Did I need to come out to finally be at peace with myself? I think so. Coming out is difficult for many reasons; the fear of people's reactions; the conflict with religious beliefs; the knowledge that there is still a huge amount of intolerance and hate out there to name just a few. My blog, by the way, isn't anonymous because I'm uncomfortable with being gay - far from it. I only remain incognito so that any guy I date, and subsequently write about, will be blissfully unaware he may become the subject of my next post.
What coming out does do for you as a gay person is allow you to be comfortable in your own skin. The internal struggles you've had for as long as you can remember can suddenly become less painful.
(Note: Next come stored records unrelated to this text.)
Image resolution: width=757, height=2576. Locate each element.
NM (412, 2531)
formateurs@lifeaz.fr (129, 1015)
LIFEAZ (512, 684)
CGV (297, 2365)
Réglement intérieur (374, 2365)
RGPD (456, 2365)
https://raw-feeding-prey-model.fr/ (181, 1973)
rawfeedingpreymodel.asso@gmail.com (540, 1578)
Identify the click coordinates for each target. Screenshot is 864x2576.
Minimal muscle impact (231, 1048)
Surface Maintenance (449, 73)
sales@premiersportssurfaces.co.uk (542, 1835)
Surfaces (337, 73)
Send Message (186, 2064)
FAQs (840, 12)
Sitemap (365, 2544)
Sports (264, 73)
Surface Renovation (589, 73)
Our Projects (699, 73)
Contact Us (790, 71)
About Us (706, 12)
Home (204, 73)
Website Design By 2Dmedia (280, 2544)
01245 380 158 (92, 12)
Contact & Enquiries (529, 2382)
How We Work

Your friends' and family's reaction may surprise you - in a good way.
I'd encourage anybody who finds themselves as a coming-out confidante to react calmly, positively and maybe save the celebratory air punches and that you "knew it all along" for later. Be prepared to fight their corner, as not everyone is going to react as well as you. Make sure the voice of acceptance shouts the loudest.
So why the big fuss about National Coming Out Day, when you can make the big announcement any day of the year? At least if you do it today, you know you won't be doing it alone. Most of us need motivation for a lot of things. You may tell yourself you'll do it tomorrow, or the next day, but they're just like any other day, full of trivial things to help you put it off until later.
But if it's not the right time for you to take the plunge, don't. Coming out should be a personal thing; you're doing it for you, not them.